At that very moment, a sulky young voice called for help. The grandfather, pushing away his chair, went up the stairs and returned carrying a scrawny eight-year-old child with a pale yellow face and two immense, burning black eyes. A young woman, putting the last touches to her outfit, followed them. The grandfather had the child sit while the young woman served herself café au lait and drank it standing. She was a brunette with long thick hair that curled up around her head and fell back in a ponytail on the nape of her neck. Her dark skin gleamed gold in parts of her face, especially the cheeks, which made it seem like discreet makeup.
“Sit down, Rose,” her mother said.
Paul was watching her lap up the melted sugar in her cup and thought she looked like a pretty cat with its face deep in a dish.
She’s thin and fetching.

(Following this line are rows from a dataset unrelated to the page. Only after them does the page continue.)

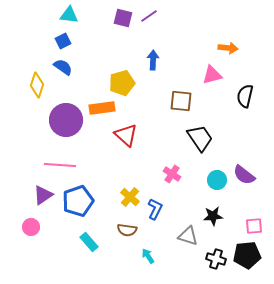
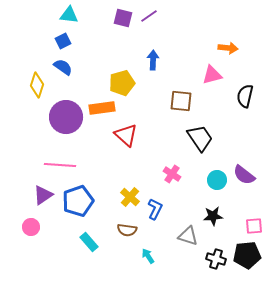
purple circle: moved 3 px up
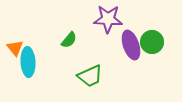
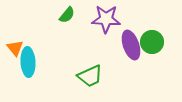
purple star: moved 2 px left
green semicircle: moved 2 px left, 25 px up
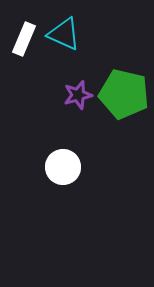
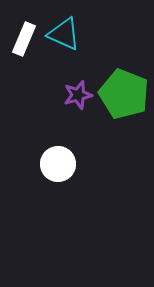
green pentagon: rotated 9 degrees clockwise
white circle: moved 5 px left, 3 px up
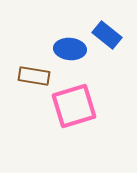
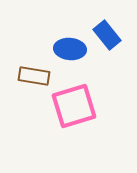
blue rectangle: rotated 12 degrees clockwise
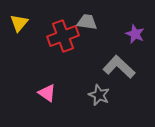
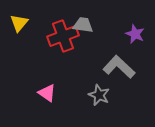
gray trapezoid: moved 4 px left, 3 px down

Only a black woman can manage to be both thin and fetching: must have something to do with the shape of her rear end, he told himself. And he remembered how she had slapped his rich and smug friend Fred for having tried to kiss her. Thin, fetching without knowing it, but serious. Probably not an easy girl, he thought again. And he looked away from her, not without a feeling of pride.

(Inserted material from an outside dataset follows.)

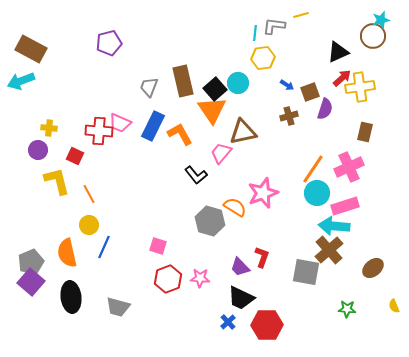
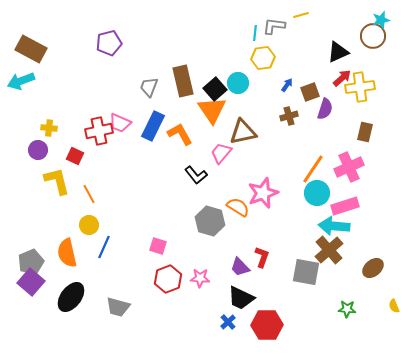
blue arrow at (287, 85): rotated 88 degrees counterclockwise
red cross at (99, 131): rotated 16 degrees counterclockwise
orange semicircle at (235, 207): moved 3 px right
black ellipse at (71, 297): rotated 44 degrees clockwise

“In the name of the Father, the Son,” the grandfather began again for the child. “Let us pray that God spares us and let us ask Him to inspire us so we may defeat the evil within us and around us.”
And as he spoke, his gaze rested on his daughter-in-law, who visibly avoided it.
“Eat, Claude,” she said to the child.
Breaking off some bread, she gave him some.
“Let me be, Mama, I’m not a baby anymore,” he protested impatiently.
And he smiled at the grandfather who treated him like a man.
“You promised me a story,” he said to him.
“Have I ever been untrue to my word?” the grandfather asked him.
The boy spilled a little coffee on himself, and the mother quickly wiped his mouth.
“Be careful, sweetie.”
“I am not a girl, only girls are called sweetie,” he retorted without mercy.
“Fine. From now on I will only call you Claude.”
“Yes, Claude, that’s our name, grandfather’s and mine.” He gestured to the old man, who took him in his arms as he rose.
“Let’s go in the garden,” he begged.
“No, not today.”
“But I love to be in the garden with you when you tell me stories and give me things to read. Besides, it’s high time to pick the fruit or else they’ll rot.”
“I know, but today we won’t go to the garden. We’re going to sit here and listen to the church bells. Since it so happens that my story is all about bells.”
The child was normal down to his thighs. At the end of his scrawny legs were two atrophied feet whose angled shape reminded one of lobster claws. He was usually dressed in long shirts that concealed his handicap; but on the day of his eighth birthday, he demanded pants and socks which, according to his mother, was something the grandfather had suggested. For the latter, she was still persona non grata. She would always be little more than the daughter of a mulatto drunk who died prematurely from delirium tremens. He had objected to this union from the beginning. On the eve of the wedding, he had made a terrible scene before his son, shouting: “They’re a bunch of defectives, you’ll regret this.” And the invalid was born to prove him right. It was strange then, at least according to the others, that he preferred that little mulatto, born late, ungainly and in fragile health, but whose character resembled his more than his own son’s did. He was pleased to see him tear his hair out or bite his fist at the slightest frustration. “Except for the color of his skin, he’s my spitting image,” he beamed ecstatically, paying homage to the capricious laws of heredity, for he retained a sort of admiration, sustained by the memory of his fearsome father, for the black men of substance and courage from a bygone age.